### PROBLEM DESCRIPTION
From the line containing "Инструкция и описание" to the line containing "NENI (ROSSA)" in the records below, set down every line exactly as it stands, both ends included, and skip the pictures.

### DATA UNDER STUDY
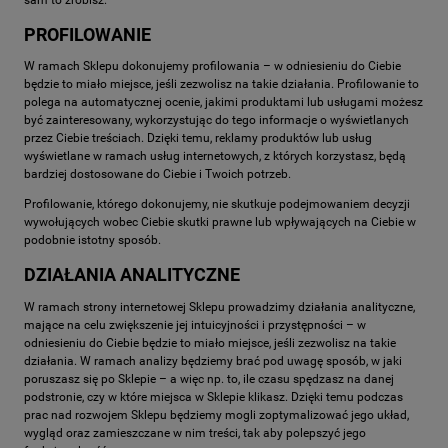
PROFILOWANIE
W ramach Sklepu dokonujemy profilowania – w odniesieniu do Ciebie
będzie to miało miejsce, jeśli zezwolisz na takie działania. Profilowanie to
polega na automatycznej ocenie, jakimi produktami lub usługami możesz
być zainteresowany, wykorzystując do tego informacje o wyświetlanych
przez Ciebie treściach. Dzięki temu, reklamy produktów lub usług
wyświetlane w ramach usług internetowych, z których korzystasz, będą
bardziej dostosowane do Ciebie i Twoich potrzeb.
Profilowanie, którego dokonujemy, nie skutkuje podejmowaniem decyzji
wywołujących wobec Ciebie skutki prawne lub wpływających na Ciebie w
podobnie istotny sposób.
DZIAŁANIA ANALITYCZNE
W ramach strony internetowej Sklepu prowadzimy działania analityczne,
mające na celu zwiększenie jej intuicyjności i przystępności – w
odniesieniu do Ciebie będzie to miało miejsce, jeśli zezwolisz na takie
działania. W ramach analizy będziemy brać pod uwagę sposób, w jaki
poruszasz się po Sklepie – a więc np. to, ile czasu spędzasz na danej
podstronie, czy w które miejsca w Sklepie klikasz. Dzięki temu podczas
prac nad rozwojem Sklepu będziemy mogli zoptymalizować jego układ,
wygląd oraz zamieszczane w nim treści, tak aby polepszyć jego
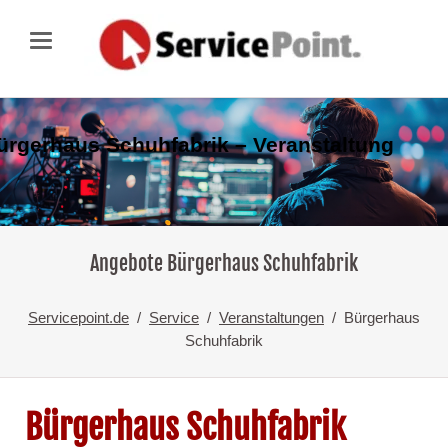
ürgerhaus Schuhfabrik – Veranstaltung
Angebote Bürgerhaus Schuhfabrik
Servicepoint.de
Service
Veranstaltungen
Bürgerhaus
Schuhfabrik
Bürgerhaus Schuhfabrik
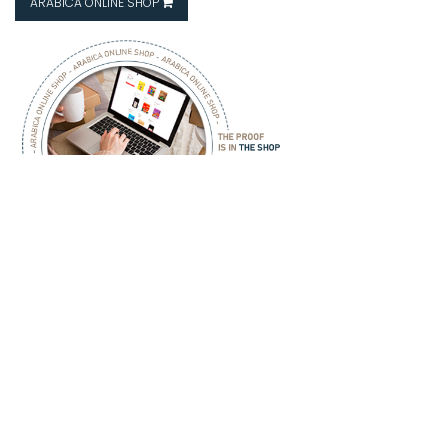
ARABICA ONLINE SHOP
ARABICA - COFFEE - HOUSE -
ARABICA
COFFEE HOUSE
Hakkımızda
İletişim
Mağazalarımız
Franchise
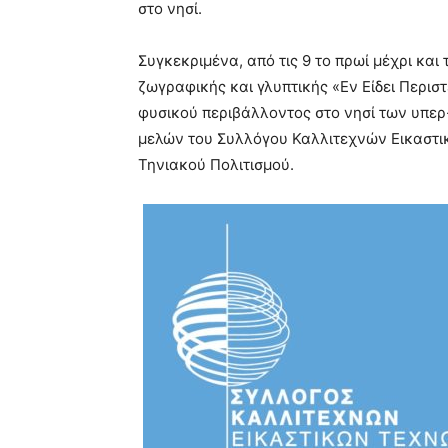
στο νησί.
Συγκεκριμένα, από τις 9 το πρωί μέχρι και 
ζωγραφικής και γλυπτικής «Εν Είδει Περιστ
φυσικού περιβάλλοντος στο νησί των υπερ
μελών του Συλλόγου Καλλιτεχνών Εικαστικ
Τηνιακού Πολιτισμού.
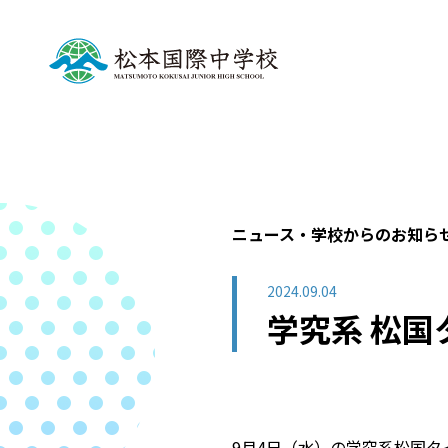
ニュース・学校からのお知ら
2024.09.04
学究系 松
9月4日（水）の学究系松国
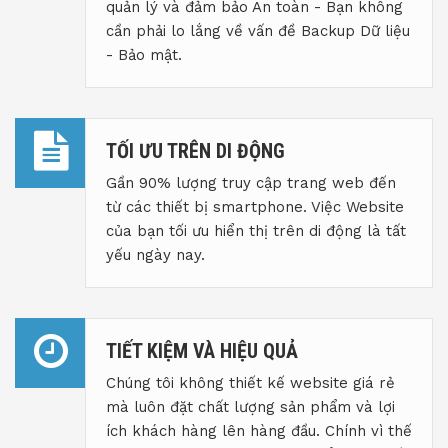
quản lý và đảm bảo An toàn - Bạn không
cần phải lo lắng về vấn đề Backup Dữ liệu
- Bảo mật.
TỐI ƯU TRÊN DI ĐỘNG
Gần 90% lượng truy cập trang web đến
từ các thiết bị smartphone. Việc Website
của bạn tối ưu hiển thị trên di động là tất
yếu ngày nay.
TIẾT KIỆM VÀ HIỆU QUẢ
Chúng tôi không thiết kế website giá rẻ
mà luôn đặt chất lượng sản phẩm và lợi
ích khách hàng lên hàng đầu. Chính vì thế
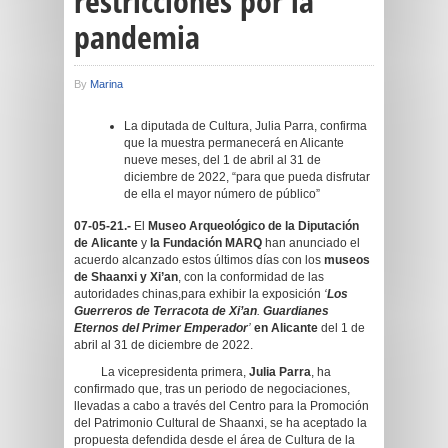
restricciones por la
pandemia
By
Marina
La diputada de Cultura, Julia Parra, confirma
que la muestra permanecerá en Alicante
nueve meses, del 1 de abril al 31 de
diciembre de 2022, “para que pueda disfrutar
de ella el mayor número de público”
07-05-21.-
El
Museo Arqueológico de la Diputación
de Alicante
y
la Fundación MARQ
han anunciado el
acuerdo alcanzado estos últimos días con los
museos
de Shaanxi y Xi’an
, con la conformidad de las
autoridades chinas,para exhibir la exposición
‘
Los
Guerreros de Terracota de Xi’an
.
Guardianes
Eternos del Primer Emperador
’
en Alicante
del 1 de
abril al 31 de diciembre de 2022.
La vicepresidenta primera,
Julia Parra
, ha
confirmado que, tras un periodo de negociaciones,
llevadas a cabo a través del Centro para la Promoción
del Patrimonio Cultural de Shaanxi, se ha aceptado la
propuesta defendida desde el área de Cultura de la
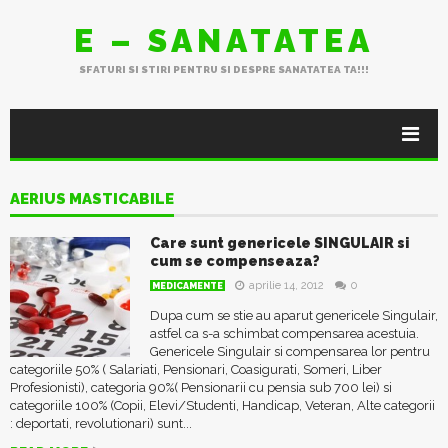
E – SANATATEA
SFATURI SI STIRI PENTRU SI DESPRE SANATATEA TA!!!
AERIUS MASTICABILE
Care sunt genericele SINGULAIR si
cum se compenseaza?
aprilie 14, 2012
0
MEDICAMENTE
Dupa cum se stie au aparut genericele Singulair,
astfel ca s-a schimbat compensarea acestuia.
Genericele Singulair si compensarea lor pentru
categoriile 50% ( Salariati, Pensionari, Coasigurati, Someri, Liber
Profesionisti), categoria 90%( Pensionarii cu pensia sub 700 lei) si
categoriile 100% (Copii, Elevi/Studenti, Handicap, Veteran, Alte categorii
: deportati, revolutionari) sunt...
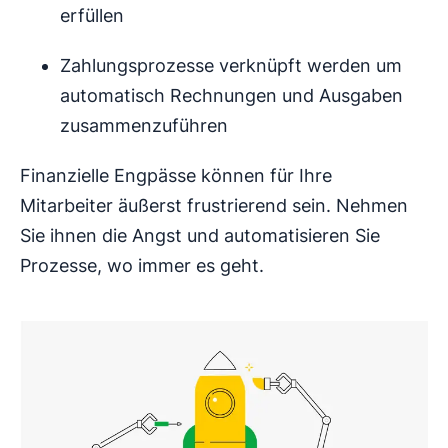
erfüllen
Zahlungsprozesse verknüpft werden um
automatisch Rechnungen und Ausgaben
zusammenzuführen
Finanzielle Engpässe können für Ihre
Mitarbeiter äußerst frustrierend sein. Nehmen
Sie ihnen die Angst und automatisieren Sie
Prozesse, wo immer es geht.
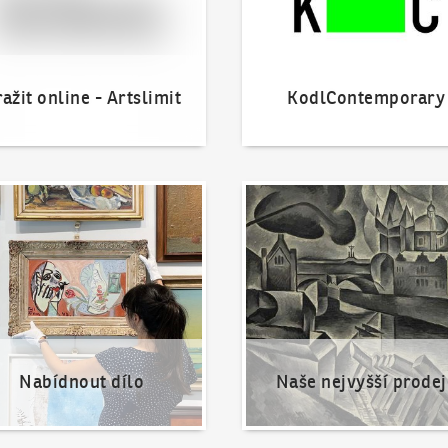
ažit online - Artslimit
KodlContemporary
nout dílo
Naše nejvyšší prodeje
Nabídnout dílo
Naše nejvyšší prodej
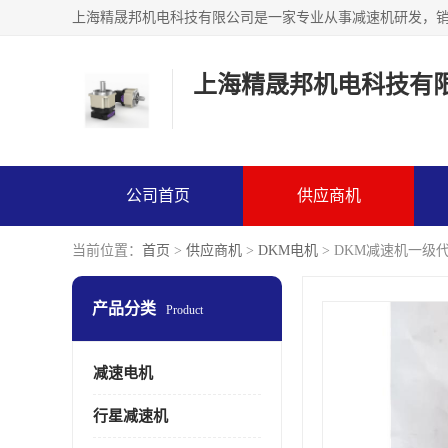
上海精晟邦机电科技有
公司首页
供应商机
当前位置：
首页
>
供应商机
>
DKM电机
> DKM减速机一级代理
产品分类
Product
减速电机
行星减速机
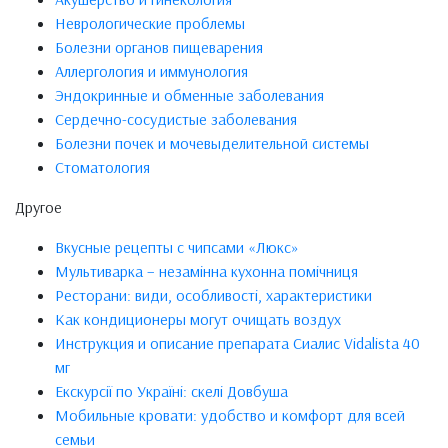
Неврологические проблемы
Болезни органов пищеварения
Аллергология и иммунология
Эндокринные и обменные заболевания
Сердечно-сосудистые заболевания
Болезни почек и мочевыделительной системы
Стоматология
Другое
Вкусные рецепты с чипсами «Люкс»
Мультиварка – незамінна кухонна помічниця
Ресторани: види, особливості, характеристики
Как кондиционеры могут очищать воздух
Инструкция и описание препарата Сиалис Vidalista 40
мг
Екскурсії по Україні: скелі Довбуша
Мобильные кровати: удобство и комфорт для всей
семьи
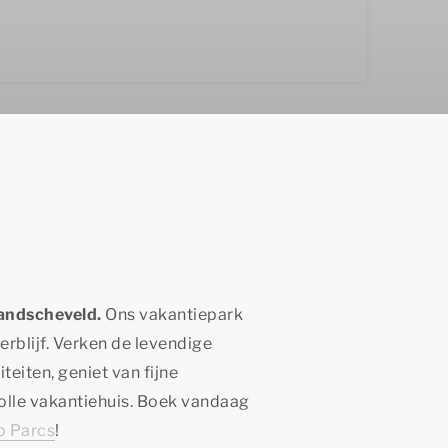
landscheveld.
Ons vakantiepark
erblijf. Verken de levendige
eiten, geniet van fijne
olle vakantiehuis. Boek vandaag
 Parcs
!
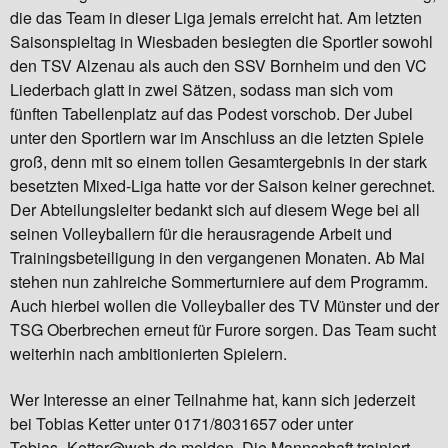
die das Team in dieser Liga jemals erreicht hat. Am letzten
Saisonspieltag in Wiesbaden besiegten die Sportler sowohl
den TSV Alzenau als auch den SSV Bornheim und den VC
Liederbach glatt in zwei Sätzen, sodass man sich vom
fünften Tabellenplatz auf das Podest vorschob. Der Jubel
unter den Sportlern war im Anschluss an die letzten Spiele
groß, denn mit so einem tollen Gesamtergebnis in der stark
besetzten Mixed-Liga hatte vor der Saison keiner gerechnet.
Der Abteilungsleiter bedankt sich auf diesem Wege bei all
seinen Volleyballern für die herausragende Arbeit und
Trainingsbeteiligung in den vergangenen Monaten. Ab Mai
stehen nun zahlreiche Sommerturniere auf dem Programm.
Auch hierbei wollen die Volleyballer des TV Münster und der
TSG Oberbrechen erneut für Furore sorgen. Das Team sucht
weiterhin nach ambitionierten Spielern.
Wer Interesse an einer Teilnahme hat, kann sich jederzeit
bei Tobias Ketter unter 0171/8031657 oder unter
Tobias_Ketter@web.de melden. Die Mannschaft trainiert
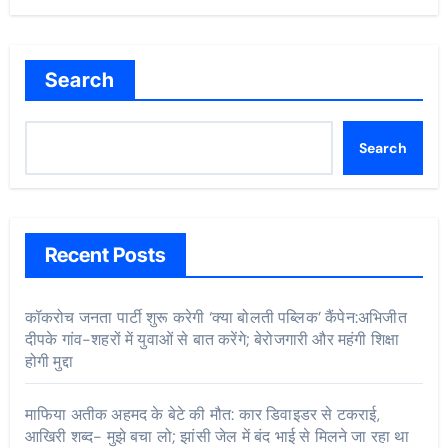
Search
Search
Recent Posts
कॉकरोच जनता पार्टी शुरू करेगी ‘क्या बोलती पब्लिक’ कैंपेन:अभिजीत
दीपके गांव-शहरों में युवाओं से बात करेंगे; बेरोजगारी और महंगी शिक्षा
होगी मुद्दा
माफिया अतीक अहमद के बेटे की मौत: कार डिवाइडर से टकराई,
आखिरी शब्द- मुझे बचा लो; झांसी जेल में बंद भाई से मिलने जा रहा था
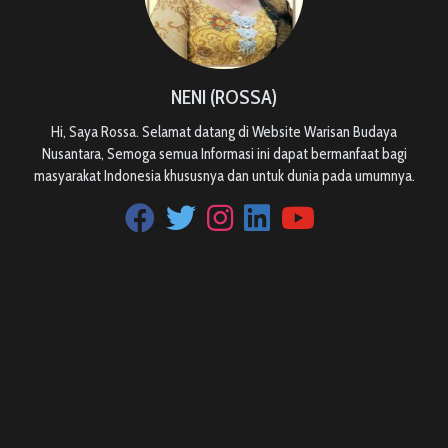
NENI (ROSSA)
Hi, Saya Rossa. Selamat datang di Website Warisan Budaya
Nusantara, Semoga semua Informasi ini dapat bermanfaat bagi
masyarakat Indonesia khususnya dan untuk dunia pada umumnya.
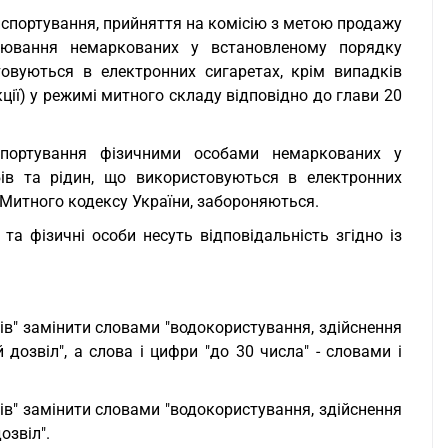
анспортування, прийняття на комісію з метою продажу
арювання немаркованих у встановленому порядку
овуються в електронних сигаретах, крім випадків
ії) у режимі митного складу відповідно до глави 20
нспортування фізичними особами немаркованих у
ів та рідин, що використовуються в електронних
Митного кодексу України, забороняються.
а фізичні особи несуть відповідальність згідно із
ів" замінити словами "водокористування, здійснення
 дозвіл", а слова і цифри "до 30 числа" - словами і
ів" замінити словами "водокористування, здійснення
озвіл".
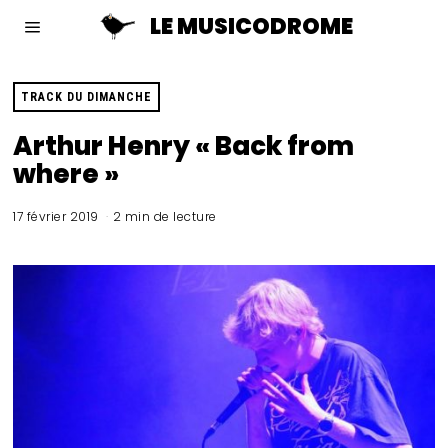
LE MUSICODROME
TRACK DU DIMANCHE
Arthur Henry « Back from
where »
17 février 2019
2 min de lecture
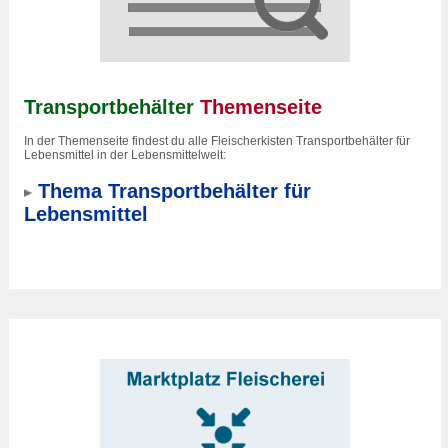
Transportbehälter
Themenseite
In der Themenseite findest du alle Fleischerkisten Transportbehälter für
Lebensmittel in der Lebensmittelwelt:
Thema Transportbehälter für
Lebensmittel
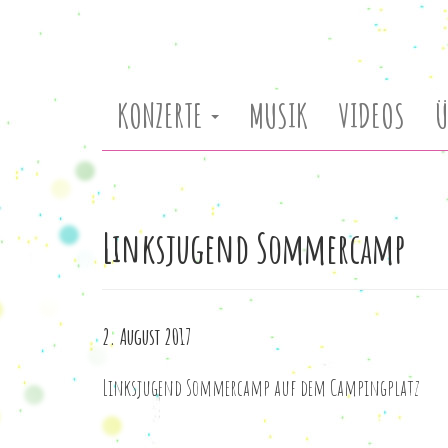
Direkt
KONZERTE
MUSIK
VIDEOS
Ü
zum
Inhalt
Linksjugend Sommercamp
2. August 2017
Linksjugend Sommercamp auf dem Campingplatz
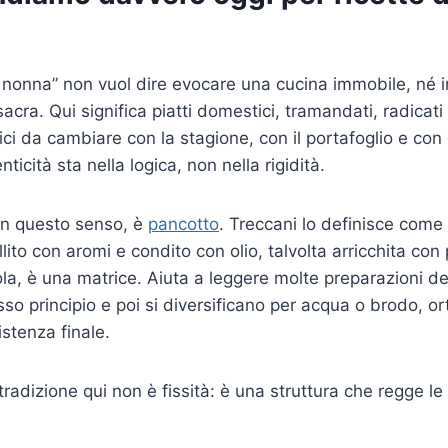
la nonna” non vuol dire evocare una cucina immobile, né 
acra. Qui significa piatti domestici, tramandati, radicati i
ci da cambiare con la stagione, con il portafoglio e con c
ticità sta nella logica, non nella rigidità.
 in questo senso, è
pancotto
. Treccani lo definisce come
lito con aromi e condito con olio, talvolta arricchita co
ola, è una matrice. Aiuta a leggere molte preparazioni 
so principio e poi si diversificano per acqua o brodo, or
stenza finale.
 tradizione qui non è fissità: è una struttura che regge le 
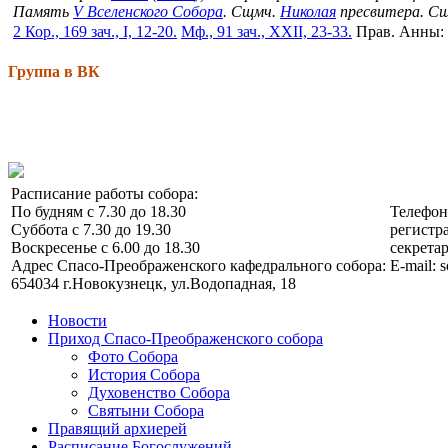
Память
V Вселенского Собора
. Сщмч.
Николая
пресвитера. С
2 Кор., 169 зач., I, 12-20.
Мф., 91 зач., XXII, 23-33.
Прав. Анны:
Группа в ВК
Расписание работы собора:
По будням с 7.30 до 18.30
Телефо
Суббота с 7.30 до 19.30
регистра
Воскресенье с 6.00 до 18.30
секретар
Адрес Спасо-Преображенского кафедрального собора:
E-mail: 
654034 г.Новокузнецк, ул.Водопадная, 18
Новости
Приход Спасо-Преображенского собора
Фото Собора
История Собора
Духовенство Собора
Святыни Собора
Правящий архиерей
Расписание Богослужений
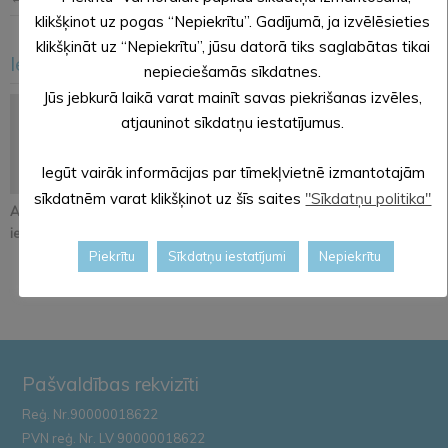
klikšķinot uz pogas “Nepiekrītu”. Gadījumā, ja izvēlēsieties
klikšķināt uz “Nepiekrītu”, jūsu datorā tiks saglabātas tikai
Iesakām arī šo
nepieciešamās sīkdatnes.
<
>
Jūs jebkurā laikā varat mainīt savas piekrišanas izvēles,
atjauninot sīkdatņu iestatījumus.
Iegūt vairāk informācijas par tīmekļvietnē izmantotajām
sīkdatnēm varat klikšķinot uz šīs saites
"Sīkdatņu politika"
Atjaunos Melleņkalna
Pastāsti savas domas
Alūksnē notiks
ielas segumu
par Kopienu svētku
orientēšanās
iniciatīvu!
apmācība
Piekrītu
Sīkdatņu iestatījumi
Nepiekrītu
Zemessardze...
Pašvaldības rekvizīti
Reģ. Nr.90000018622
PVN reģ. Nr. LV 90000018622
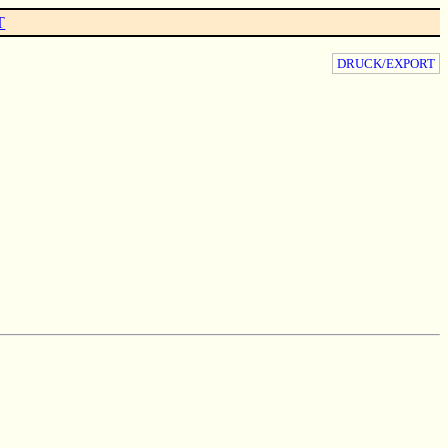
T
DRUCK/EXPORT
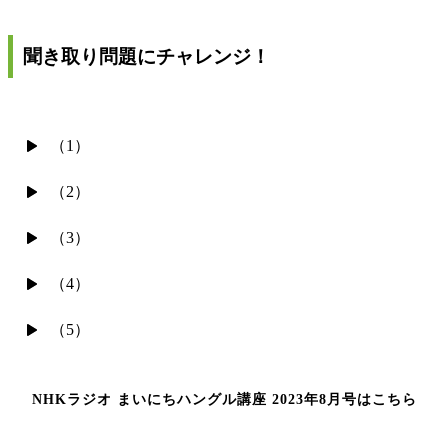
聞き取り問題にチャレンジ！
（1）
（2）
（3）
（4）
（5）
NHKラジオ まいにちハングル講座 2023年8月号はこちら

### REPLY TO THE TASK
Инструкция и описание препарата Сиалис Vidalista 40
мг
Екскурсії по Україні: скелі Довбуша
Мобильные кровати: удобство и комфорт для всей
семьи
landscheveld.
Ons vakantiepark
erblijf. Verken de levendige
eiten, geniet van fijne
olle vakantiehuis. Boek vandaag
 Parcs
!
die das Team in dieser Liga jemals erreicht hat. Am letzten
Saisonspieltag in Wiesbaden besiegten die Sportler sowohl
den TSV Alzenau als auch den SSV Bornheim und den VC
Liederbach glatt in zwei Sätzen, sodass man sich vom
fünften Tabellenplatz auf das Podest vorschob. Der Jubel
unter den Sportlern war im Anschluss an die letzten Spiele
groß, denn mit so einem tollen Gesamtergebnis in der stark
besetzten Mixed-Liga hatte vor der Saison keiner gerechnet.
Der Abteilungsleiter bedankt sich auf diesem Wege bei all
seinen Volleyballern für die herausragende Arbeit und
Trainingsbeteiligung in den vergangenen Monaten. Ab Mai
stehen nun zahlreiche Sommerturniere auf dem Programm.
Auch hierbei wollen die Volleyballer des TV Münster und der
TSG Oberbrechen erneut für Furore sorgen. Das Team sucht
weiterhin nach ambitionierten Spielern.
Wer Interesse an einer Teilnahme hat, kann sich jederzeit
bei Tobias Ketter unter 0171/8031657 oder unter
Tobias_Ketter@web.de melden. Die Mannschaft trainiert
Search
Search
Recent Posts
कॉकरोच जनता पार्टी शुरू करेगी ‘क्या बोलती पब्लिक’ कैंपेन:अभिजीत
दीपके गांव-शहरों में युवाओं से बात करेंगे; बेरोजगारी और महंगी शिक्षा
होगी मुद्दा
माफिया अतीक अहमद के बेटे की मौत: कार डिवाइडर से टकराई,
आखिरी शब्द- मुझे बचा लो; झांसी जेल में बंद भाई से मिलने जा रहा था
NENI (ROSSA)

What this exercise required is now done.